▶ [Task]:
Search the material below for the word "Best". Copy every line where it is found.

▶ [Available records]:
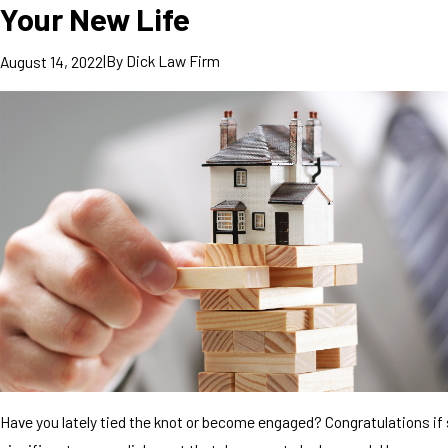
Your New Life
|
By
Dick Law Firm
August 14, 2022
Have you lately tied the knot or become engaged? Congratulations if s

--

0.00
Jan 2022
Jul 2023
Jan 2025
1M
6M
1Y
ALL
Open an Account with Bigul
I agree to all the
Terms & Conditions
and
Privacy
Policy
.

==

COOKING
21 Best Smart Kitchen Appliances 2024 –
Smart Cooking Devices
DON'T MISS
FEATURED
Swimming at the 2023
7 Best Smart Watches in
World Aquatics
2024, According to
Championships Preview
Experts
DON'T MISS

▶ [Answer space]:
21 Best Smart Kitchen Appliances 2024 –
7 Best Smart Watches in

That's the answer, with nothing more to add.